Q1: Hello, very nice talk! So could you elaborate a bit more on the host implementation like, how accurate do you need to profile these hardware artifacts, how do you delay the packets and how much do you need to delay them?

A1: Yeah, that’s a great question. So the question was about how do we profile these point defects and synchronize those with the network. Well, we are synchronizing the switch with the end host, using the precision time protocol. And in terms of the implementation of the delay, there is a series of forwarding tables that gets cycled through in synchronization with the switch.

Q2: What line rate were you able to run the actual test bed implementation?

A2: Yeah, thank you.
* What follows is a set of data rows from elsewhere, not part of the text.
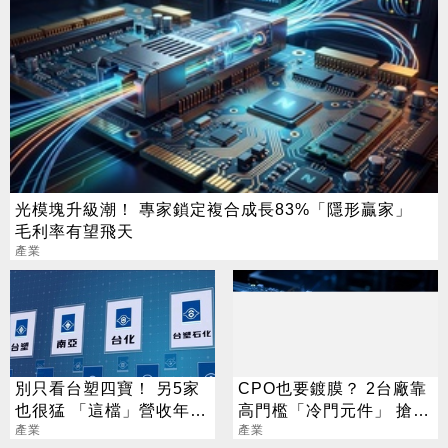
光模塊升級潮！ 專家鎖定複合成長83%「隱形贏家」
毛利率有望飛天
產業
別只看台塑四寶！ 另5家
CPO也要鍍膜？ 2台廠靠
也很猛 「這檔」營收年增
高門檻「冷門元件」 搶下
衝7倍
產業
AI關鍵入場券
產業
All of the results I presented today were done at 10 gigabits a second. We also implemented everything at 25 gigabits a second, but not 100% of the ports were able to be supported. So we ended up with something like 80 ish percent of our ports functioning at 25 gigs. So we only actually reported everything at 10gigs, and we kind of withheld the 25 gigs results because we didn’t have 100% success rate on that.

Personal thoughts:
This paper successfully advances the RotorNet and Opera concepts with a full implementation and legacy application performance, offering valuable insights into the practical challenges and potential of high-speed optical circuit switching. While this paper showcases an important step in optical switch implementation, it lacks crucial technical details on switch losses, resilience to data center environmental factors, and performance estimates at higher data rates. In my humble opinion, adding these details would make the paper more perfect.